Une décision inévitable
« Cette dissolution du Régiment de sécurité présidentielle aujourd’hui ne fait que conformer la réalité du terrain au droit, estime Guy-Hervé Kam, porte-parole du Balai citoyen. Le désarmement de cette unité a déjà commencé et tous les Burkinabè s’attendent à ce que ce corps ne s’occupe plus de la sécurité du président du Burkina Faso. A mon avis, il n’y avait pas d’autres mesures à prendre. Si cette décision n’intervenait pas aujourd’hui, ça allait être très difficile parce que c’était une des demandes fortes après le coup d’Etat ; d’ailleurs, c’était sur toutes les lèvres des manifestants lors des derniers jours. On avait des inquiétudes quant au fait que la transition allait continuer avec à ses trousses le Régiment de sécurité présidentielle. »
Mais pour Guy-Hervé Kam, il faut rester vigilant. « Tant que le désarmement n’est pas fini, que l’armée nous dit que le désarmement est fini, et que des soldats du RSP rentreront dans l’armée régulière, on ne peut pas dire que le danger est derrière », prévient-il.
Le Conseil des ministres a par ailleurs révoqué Sidi Paré, le ministre délégué à la Sécurité ainsi que son chef d’état-major particulier, tous deux ayant manifestement basculé dans le camp des putschistes mercredi dernier. Des décisions dévoilées vendredi soir par communiqué mais qu’Isaac Zida n’avaient pas souhaité annoncer à la mi-journée lors du traditionnel point de presse d’après-Conseil des ministres. L’ancien numéro deux du RSP, devenu son plus farouche adversaire, a sans doute jugé plus prudent de ne pas annoncer lui-même la disparition de ce bataillon où il compte nombre d’ennemis.

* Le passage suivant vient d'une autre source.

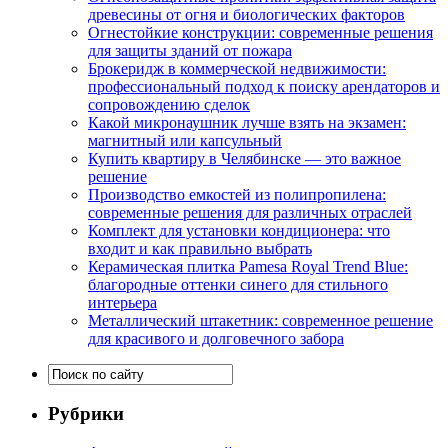
древесины от огня и биологических факторов
Огнестойкие конструкции: современные решения
для защиты зданий от пожара
Брокеридж в коммерческой недвижимости:
профессиональный подход к поиску арендаторов и
сопровождению сделок
Какой микронаушник лучше взять на экзамен:
магнитный или капсульный
Купить квартиру в Челябинске — это важное
решение
Производство емкостей из полипропилена:
современные решения для различных отраслей
Комплект для установки кондиционера: что
входит и как правильно выбрать
Керамическая плитка Pamesa Royal Trend Blue:
благородные оттенки синего для стильного
интерьера
Металлический штакетник: современное решение
для красивого и долговечного забора
Рубрики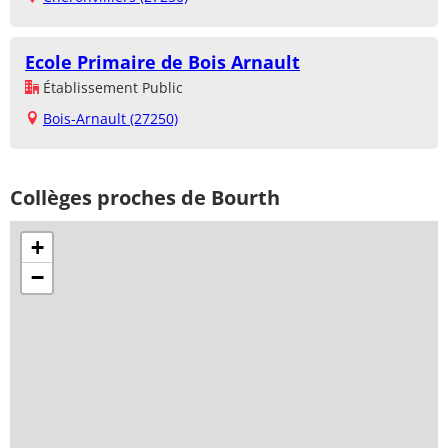
Ecole Primaire de Bois Arnault
Établissement Public
Bois-Arnault (27250)
Collèges proches de Bourth
+
−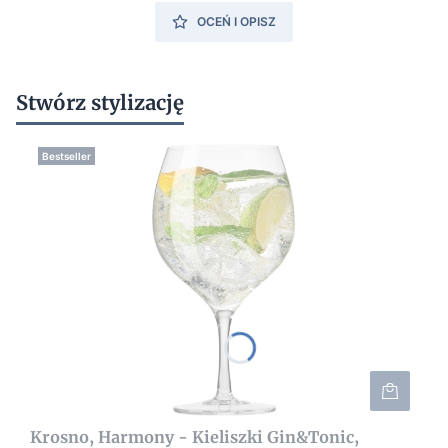
OCEŃ I OPISZ
Stwórz stylizację
Bestseller
Krosno, Harmony - Kieliszki Gin&Tonic,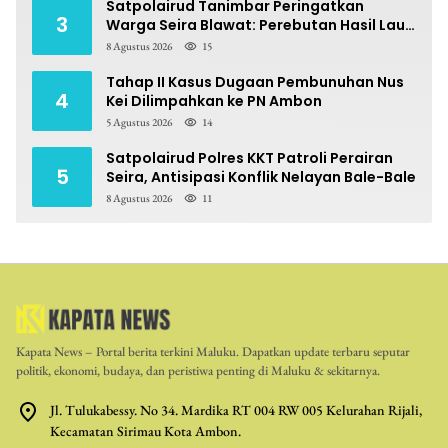
Satpolairud Tanimbar Peringatkan
3
Warga Seira Blawat: Perebutan Hasil Laut
Berpotensi Pidana
8 Agustus 2026
15
Tahap II Kasus Dugaan Pembunuhan Nus
4
Kei Dilimpahkan ke PN Ambon
5 Agustus 2026
14
Satpolairud Polres KKT Patroli Perairan
5
Seira, Antisipasi Konflik Nelayan Bale-Bale
8 Agustus 2026
11
Kapata News – Portal berita terkini Maluku. Dapatkan update terbaru seputar
politik, ekonomi, budaya, dan peristiwa penting di Maluku & sekitarnya.
Jl. Tulukabessy. No 34. Mardika RT 004 RW 005 Kelurahan Rijali,
Kecamatan Sirimau Kota Ambon.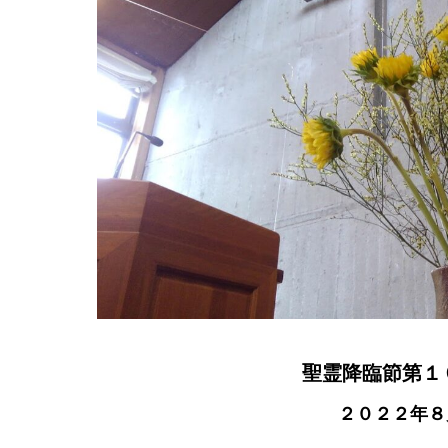
聖霊降臨節第１
２０２２年８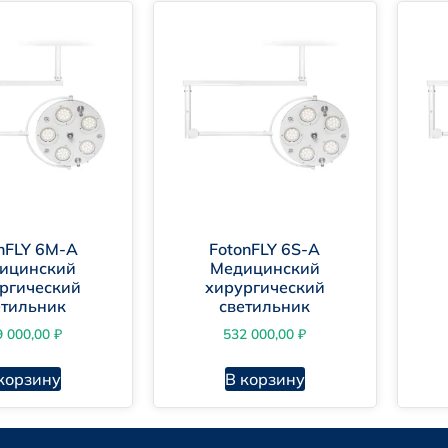
nFLY 6М-A
FotonFLY 6S-A
tonFLY 6М
ицинский
Медицинский
ргический
хирургический
tonFLY 5M
етильник
светильник
9 000,00
₽
532 000,00
₽
корзину
В корзину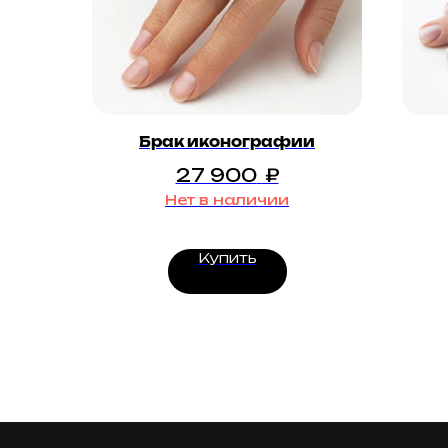
Брак иконографии
27 900
₽
Нет в наличии
Купить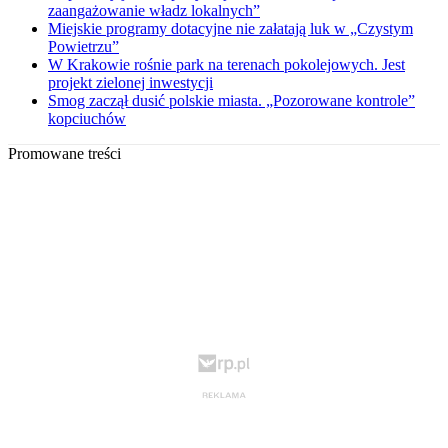
zaangażowanie władz lokalnych”
Miejskie programy dotacyjne nie załatają luk w „Czystym
Powietrzu”
W Krakowie rośnie park na terenach pokolejowych. Jest
projekt zielonej inwestycji
Smog zaczął dusić polskie miasta. „Pozorowane kontrole”
kopciuchów
Promowane treści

Burkina Faso: l’assaut contre l'ex-RSP est fini, le bilan est inconnu
Après une journée extrêmement tendue mardi, les hommes de l'ex-Régiment de sécurité présidentielle encore retranchés dans une caserne de la capitale ont fini par déposer les armes en milieu de soirée après l'assaut des forces loyalistes qui avaient pris position autour de ce camp dans la matinée.
« Nous contrôlons le camp de Naaba Koom II », affirmait mardi soir le service de communication des forces armées burkinabè. L’assaut des forces loyalistes contre l’ex-Régiment de sécurité présidentielle a été lancé en fin d'après-midi. Avec des obus, l'armée a pilonné le camp où étaient retranchés les soldats hostiles au désarmement. Après quelques tentatives de résistance au sol, les forces régulières ont finalement pris le dessus sur les irréductibles de l’ex-Régiment de sécurité présidentielle.
Selon le chef des anciens putschistes du RSP, le général Gilbert Diendéré, l’assaut a duré environ deux heures. Le chef d’état-major général des armées affirme quant à lui que l’opération sur le camp s’est terminée sans grande résistance. Pendant la nuit, les militaires de l’armée régulière ont commencé à ratisser tout le périmètre du camp Naaba Koom II. Tous les véhicules étaient minutieusement fouillés à la recherche d'armes.
Aucun bilan de cette opération n’est encore disponible. « Nous attendons le retour des troupes au sol pour le bilan », a fait savoir le service de communication des forces armées. Joint par RFI, Gilbert Diendéré explique que son appel a été entendu par les éléments qui résistaient encore dans le camp. Avant l’assaut des forces loyalistes, le général avait demandé aux éléments de l’ex-RSP de déposer les armes et de se mettre à la disposition de l’état-major général des armées.
« Suite à cet appel, beaucoup d'éléments avaient commencé à partir. D'autres avaient pris des positions défensives. Alors ceux-là, je pense qu'ils étaient toujours en position de défense de la caserne lorsque le bombardement a eu lieu. Vu l'intensité du bombardement, cela m'étonnerait qu'il n'y ait pas de pertes en vies humaines. D'autant plus qu'à l'intérieur de la caserne, il y avait des familles qui logeaient. Mais je n'ai aucune idée du bilan. Avec un peu de chance on aura un bilan moins lourd qu'on ne le pense », explique M. Diendéré à RFI.